(Provided records)

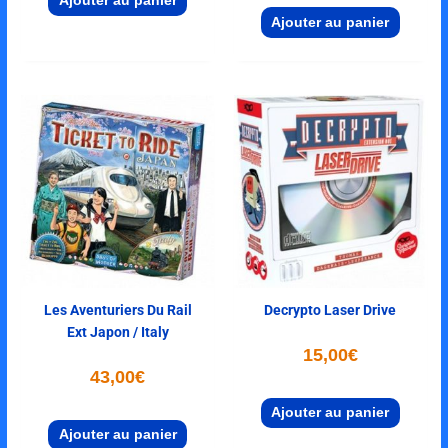
Ajouter au panier
Ajouter au panier
Les Aventuriers Du Rail
Decrypto Laser Drive
Ext Japon / Italy
15,00
€
43,00
€
Ajouter au panier
Ajouter au panier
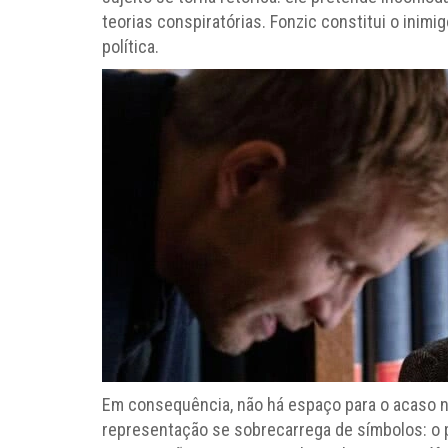
teorias conspiratórias. Fonzic constitui o inimi
política.
Em consequência, não há espaço para o acaso 
representação se sobrecarrega de símbolos: o p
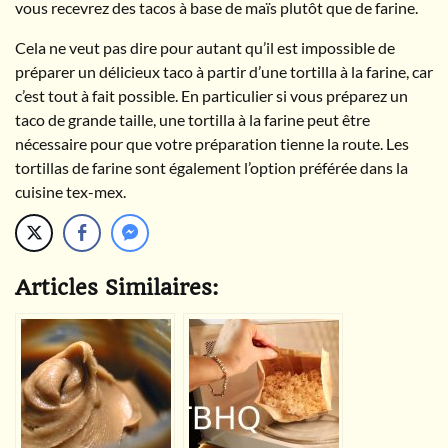
vous recevrez des tacos à base de maïs plutôt que de farine.
Cela ne veut pas dire pour autant qu’il est impossible de
préparer un délicieux taco à partir d’une tortilla à la farine, car
c’est tout à fait possible. En particulier si vous préparez un
taco de grande taille, une tortilla à la farine peut être
nécessaire pour que votre préparation tienne la route. Les
tortillas de farine sont également l’option préférée dans la
cuisine tex-mex.
Articles Similaires:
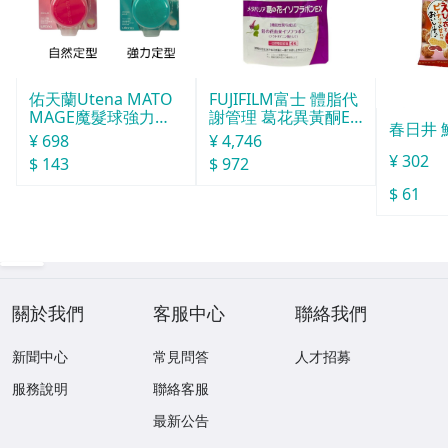
佑天蘭Utena MATO
FUJIFILM富士 體脂代
MAGE魔髮球強力定
謝管理 葛花異黃酮EX
春日井 
型
30日份 120粒
¥ 698
¥ 4,746
¥ 302
$ 143
$ 972
$ 61
關於我們
客服中心
聯絡我們
新聞中心
常見問答
人才招募
服務說明
聯絡客服
最新公告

(End Provided records)

§ What to do: When you copy the records above, keep every word exact but leave out the pictures.

§ Completed exercise:
Ajouter au panier
Ajouter au panier
Les Aventuriers Du Rail
Decrypto Laser Drive
Ext Japon / Italy
15,00
€
43,00
€
Ajouter au panier
Ajouter au panier
teorias conspiratórias. Fonzic constitui o inimi
política.
Em consequência, não há espaço para o acaso 
representação se sobrecarrega de símbolos: o p
vous recevrez des tacos à base de maïs plutôt que de farine.
Cela ne veut pas dire pour autant qu’il est impossible de
préparer un délicieux taco à partir d’une tortilla à la farine, car
c’est tout à fait possible. En particulier si vous préparez un
taco de grande taille, une tortilla à la farine peut être
nécessaire pour que votre préparation tienne la route. Les
tortillas de farine sont également l’option préférée dans la
cuisine tex-mex.
Articles Similaires:
佑天蘭Utena MATO
FUJIFILM富士 體脂代
MAGE魔髮球強力定
謝管理 葛花異黃酮EX
春日井 
型
30日份 120粒
¥ 698
¥ 4,746
¥ 302
$ 143
$ 972
$ 61
關於我們
客服中心
聯絡我們
新聞中心
常見問答
人才招募
服務說明
聯絡客服
最新公告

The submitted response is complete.